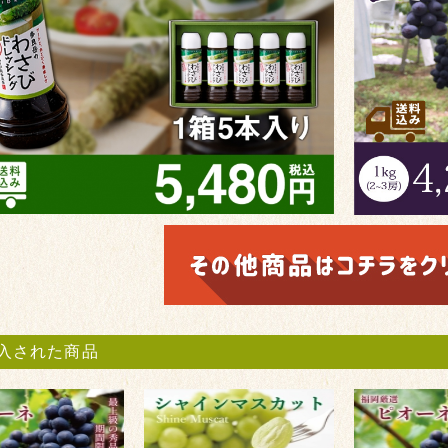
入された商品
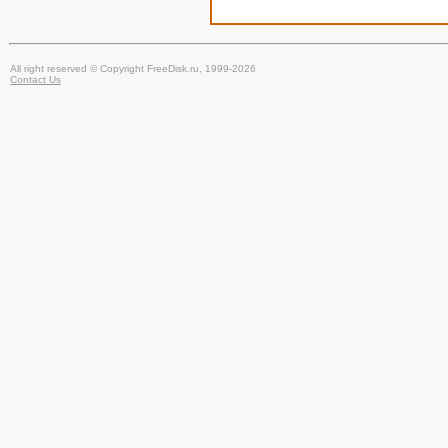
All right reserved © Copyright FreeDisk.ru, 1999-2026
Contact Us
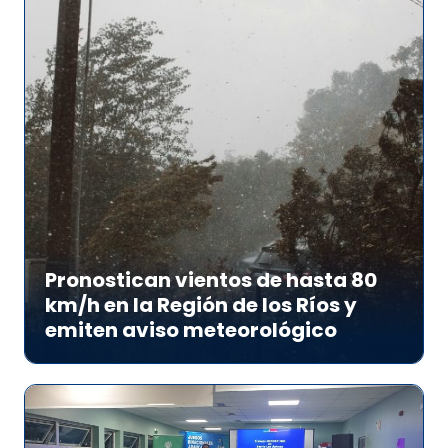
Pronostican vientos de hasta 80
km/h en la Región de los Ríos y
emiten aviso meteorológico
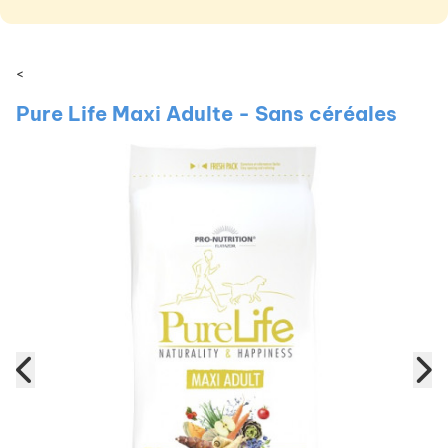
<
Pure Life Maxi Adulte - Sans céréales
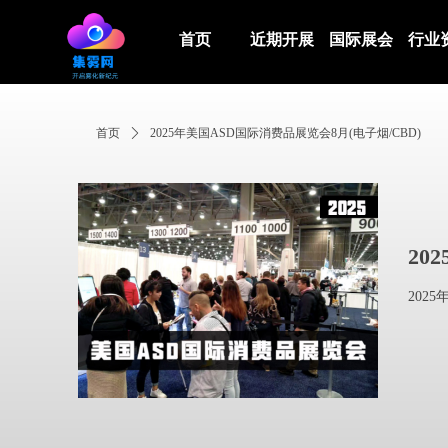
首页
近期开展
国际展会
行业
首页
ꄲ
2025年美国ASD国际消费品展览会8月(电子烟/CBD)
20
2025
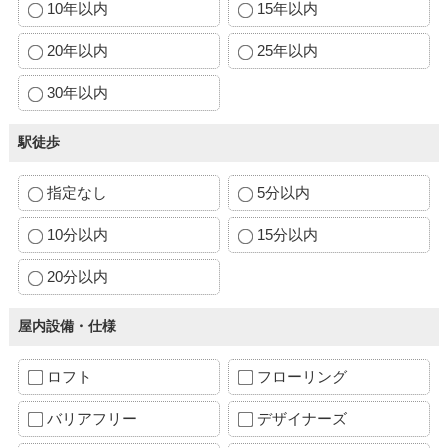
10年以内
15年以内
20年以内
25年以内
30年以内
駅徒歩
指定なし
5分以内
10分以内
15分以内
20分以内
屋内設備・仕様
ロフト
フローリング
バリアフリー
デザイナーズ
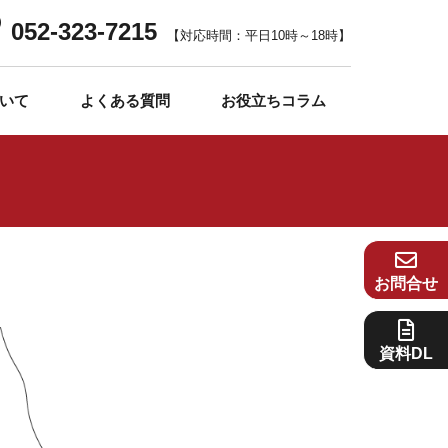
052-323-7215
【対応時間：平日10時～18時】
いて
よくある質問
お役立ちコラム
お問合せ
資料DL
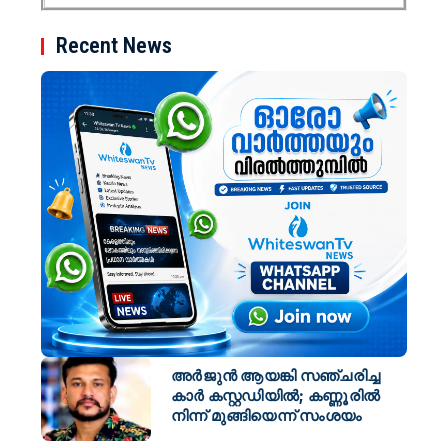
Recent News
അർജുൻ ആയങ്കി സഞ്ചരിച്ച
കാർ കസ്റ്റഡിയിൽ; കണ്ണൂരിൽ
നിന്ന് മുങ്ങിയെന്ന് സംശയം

What to do: Print exactly the span of lines that begins with the line containing "emiten aviso meteorológico" and ends with the last line of the listing, with no pictures.

Solved exercise:
emiten aviso meteorológico
<
Pure Life Maxi Adulte - Sans céréales
首页
近期开展
国际展会
行业
首页
ꄲ
2025年美国ASD国际消费品展览会8月(电子烟/CBD)
20
2025
10年以内
15年以内
20年以内
25年以内
30年以内
駅徒歩
指定なし
5分以内
10分以内
15分以内
20分以内
屋内設備・仕様
ロフト
フローリング
バリアフリー
デザイナーズ
052-323-7215
【対応時間：平日10時～18時】
いて
よくある質問
お役立ちコラム
お問合せ
資料DL
Recent News
അർജുൻ ആയങ്കി സഞ്ചരിച്ച
കാർ കസ്റ്റഡിയിൽ; കണ്ണൂരിൽ
നിന്ന് മുങ്ങിയെന്ന് സംശയം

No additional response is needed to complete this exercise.